Lumpectomy, or removing the breast cancer together with a margin of healthy breast tissue, was conceived largely in response to the desire among patients to keep their breasts. Since the 1970s, clinical studies have confirmed that this option to be safe and feasible4, 5. It has to be emphasised that lumpectomy has to be paired with radiotherapy so that cure rates similar to mastectomy can be achieved.
Up till recently, women with small breast sizes with relatively large tumours were often deemed as unsuitable for lumpectomy, as such a procedure often left a large defect leading to a poor cosmetic outcome. However, 3 recent developments have enabled more women to benefit from such a surgery.
Firstly, the margins that are considered to be safe has dramatically reduced6. While early studies demanded removing a full quarter of the breast (quadrantectomy), successive studies have reduced this margin over the years. Currently, it is agreed that a microscopically clear margin is all that is needed. To achieve this, communication and coordination between the surgeon and the pathologist is of paramount importance.

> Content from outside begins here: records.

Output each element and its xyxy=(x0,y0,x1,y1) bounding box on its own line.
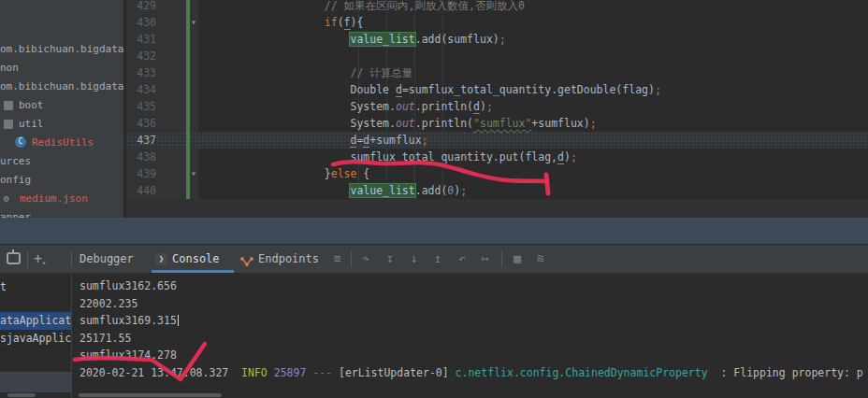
token-pl xyxy=(221,66,350,79)
breadcrumb: ApiCtrl›getReportData()›item -> {...} xyxy=(126,199,868,218)
console-output[interactable]: sumflux3162.65622002.235sumflux3169.3152… xyxy=(72,273,868,398)
project-sidebar[interactable]: om.bibichuan.bigdatanonom.bibichuan.bigd… xyxy=(0,0,124,218)
sidebar-item-om-bibichuan-bigdata[interactable]: om.bibichuan.bigdata xyxy=(0,78,124,95)
chevron-down-icon: ▾ xyxy=(42,260,46,267)
code-line-432[interactable]: 432 xyxy=(126,48,868,64)
token-str: "sumflux" xyxy=(473,117,531,130)
splitter-band[interactable] xyxy=(0,218,868,244)
console-tab-icon: ❯ xyxy=(155,253,167,265)
tab-endpoints[interactable]: Endpoints xyxy=(258,245,319,274)
sidebar-item-apper[interactable]: apper xyxy=(0,209,124,218)
code-line-439[interactable]: 439 }else { xyxy=(126,165,868,182)
token-kw: else xyxy=(331,167,357,180)
log-segment-logger: c.netflix.config.ChainedDynamicProperty xyxy=(456,366,708,379)
token-pl xyxy=(221,100,350,113)
token-pl: { xyxy=(356,167,369,180)
divider xyxy=(27,251,28,267)
code-line-435[interactable]: 435 System.out.println(d); xyxy=(126,98,868,115)
endpoints-tab-icon xyxy=(240,253,253,265)
token-fld: out xyxy=(396,117,415,130)
drop-frame-icon[interactable]: ↶ xyxy=(454,249,470,268)
sidebar-item-urces[interactable]: urces xyxy=(0,153,124,170)
code-line-431[interactable]: 431 value_list.add(sumflux); xyxy=(126,31,868,48)
console-text: sumflux3174.278 xyxy=(80,348,177,362)
run-config-item[interactable]: sjavaApplic xyxy=(0,330,71,348)
token-pl: .add(sumflux) xyxy=(415,33,499,46)
token-hl: value_list xyxy=(350,184,414,197)
code-line-429[interactable]: 429 // 如果在区间内,则放入数值,否则放入0 xyxy=(126,0,868,14)
divider xyxy=(71,251,72,267)
token-fld: out xyxy=(396,100,415,113)
folder-icon xyxy=(4,120,13,129)
token-pl xyxy=(221,0,325,12)
step-into-icon[interactable]: ↧ xyxy=(382,249,398,268)
code-text xyxy=(198,48,868,64)
code-lines[interactable]: 429 // 如果在区间内,则放入数值,否则放入0430 if(f){431 v… xyxy=(126,0,868,199)
evaluate-icon[interactable]: ▦ xyxy=(509,249,526,268)
code-line-438[interactable]: 438 sumflux_total_quantity.put(flag,d); xyxy=(126,149,868,165)
menu-icon[interactable]: ≡ xyxy=(329,249,346,268)
sidebar-item-label: util xyxy=(19,116,44,132)
code-editor[interactable]: 429 // 如果在区间内,则放入数值,否则放入0430 if(f){431 v… xyxy=(126,0,868,199)
token-pl xyxy=(221,134,350,147)
code-text: Double d=sumflux_total_quantity.getDoubl… xyxy=(198,81,868,98)
json-file-icon: ⚙ xyxy=(4,193,14,204)
token-pl: =sumflux_total_quantity.getDouble(flag) xyxy=(402,83,655,96)
sidebar-item-boot[interactable]: boot xyxy=(0,97,124,114)
sidebar-item-onfig[interactable]: onfig xyxy=(0,172,124,189)
console-hscrollbar[interactable] xyxy=(79,393,222,397)
sidebar-item-om-bibichuan-bigdata[interactable]: om.bibichuan.bigdata xyxy=(0,41,124,58)
fold-icon[interactable]: ▾ xyxy=(188,169,199,180)
add-configuration-icon[interactable]: +▾ xyxy=(34,249,46,273)
code-line-440[interactable]: 440 value_list.add(0); xyxy=(126,182,868,199)
code-text: sumflux_total_quantity.put(flag,d); xyxy=(198,149,868,165)
code-line-430[interactable]: 430 if(f){ xyxy=(126,14,868,31)
sidebar-item-label: onfig xyxy=(0,172,31,188)
token-pl: ( xyxy=(338,16,344,29)
token-pl: sumflux_total_quantity.put(flag, xyxy=(350,150,557,163)
class-icon: C xyxy=(15,136,26,148)
log-segment-info: INFO xyxy=(235,366,268,379)
sidebar-item-label: RedisUtils xyxy=(32,135,94,150)
run-list-hscrollbar[interactable] xyxy=(7,393,36,397)
token-semi: ; xyxy=(486,100,493,113)
tab-debugger[interactable]: Debugger xyxy=(80,245,134,274)
force-step-into-icon[interactable]: ↓ xyxy=(406,249,423,268)
restore-layout-icon[interactable] xyxy=(7,252,21,264)
sidebar-item-non[interactable]: non xyxy=(0,60,124,77)
run-to-cursor-icon[interactable]: ↦ xyxy=(477,249,494,268)
sidebar-item-redisutils[interactable]: CRedisUtils xyxy=(0,135,124,151)
run-config-item[interactable]: t xyxy=(0,278,71,296)
token-pl: +sumflux xyxy=(369,134,421,147)
sidebar-item-medium-json[interactable]: ⚙medium.json xyxy=(0,191,124,207)
folder-icon xyxy=(4,101,13,110)
log-segment-plain: : Flipping property: p xyxy=(708,366,863,379)
console-text: sumflux3169.315 xyxy=(80,314,177,327)
token-varu: d xyxy=(557,150,564,164)
layout-settings-icon[interactable]: ≋ xyxy=(532,249,549,268)
token-pl: ) xyxy=(564,150,571,163)
token-pl: .println( xyxy=(415,100,473,113)
ide-window: om.bibichuan.bigdatanonom.bibichuan.bigd… xyxy=(0,0,868,398)
run-list-footer xyxy=(0,372,71,392)
code-line-437[interactable]: 437 d=d+sumflux; xyxy=(126,132,868,149)
sidebar-item-label: apper xyxy=(0,209,31,218)
token-pl: ){ xyxy=(351,16,364,29)
sidebar-item-util[interactable]: util xyxy=(0,116,124,133)
console-line: sumflux3174.278 xyxy=(72,347,868,364)
code-line-433[interactable]: 433 // 计算总量 xyxy=(126,64,868,81)
token-pl: .println( xyxy=(415,117,473,130)
console-line: 22002.235 xyxy=(72,295,868,313)
fold-icon[interactable]: ▾ xyxy=(188,18,199,29)
code-line-434[interactable]: 434 Double d=sumflux_total_quantity.getD… xyxy=(126,81,868,98)
code-text: d=d+sumflux; xyxy=(198,132,868,149)
code-line-436[interactable]: 436 System.out.println("sumflux"+sumflux… xyxy=(126,115,868,132)
step-out-icon[interactable]: ↥ xyxy=(429,249,446,268)
debug-panel-header: +▾ Debugger❯ConsoleEndpoints ≡↷↧↓↥↶↦▦≋ xyxy=(0,244,868,273)
step-over-icon[interactable]: ↷ xyxy=(357,249,374,268)
token-pl xyxy=(221,83,350,96)
sidebar-item-label: non xyxy=(0,60,19,76)
sidebar-item-label: urces xyxy=(0,153,31,169)
run-config-item[interactable]: ataApplicat xyxy=(0,312,71,330)
code-text: System.out.println(d); xyxy=(198,98,868,115)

Surgery is often the first treatment that a breast cancer patient goes through, with a combination of chemotherapy, hormonal therapy and/or radiotherapy given thereafter. The realisation that giving chemotherapy first, known as neoadjuvant chemotherapy, prior to surgery can result in reducing the size of the cancer7. For certain subtypes of breast cancers such as Her2 positive and triple negative tumours which are more sensitive to chemotherapy, the response can be so dramatic that the cancer has completely disappeared by the time of surgery. Hence by reversing the order of surgery and chemotherapy, we can give patients the option of keeping their breast, rather than undergoing a mastectomy if surgery was undertaken at the onset.
Finally, the emergence of new surgical techniques combining the principles of oncologic and plastic surgery has resulted in the new field of oncoplastic surgery. Careful consideration of factors, such as location of the tumour, size and shape of the breast, scar placement etc., prior to surgery results in optimal cosmetic outcome without compromising cancer clearance8. Such techniques involve filling the defect left after removing the cancer by adjacent healthy breast tissue or other nearby tissues such as fat or muscle. Another method called fat filling involves extracting fat from other parts of the body such as abdomen or thighs and injecting it into the affected breast.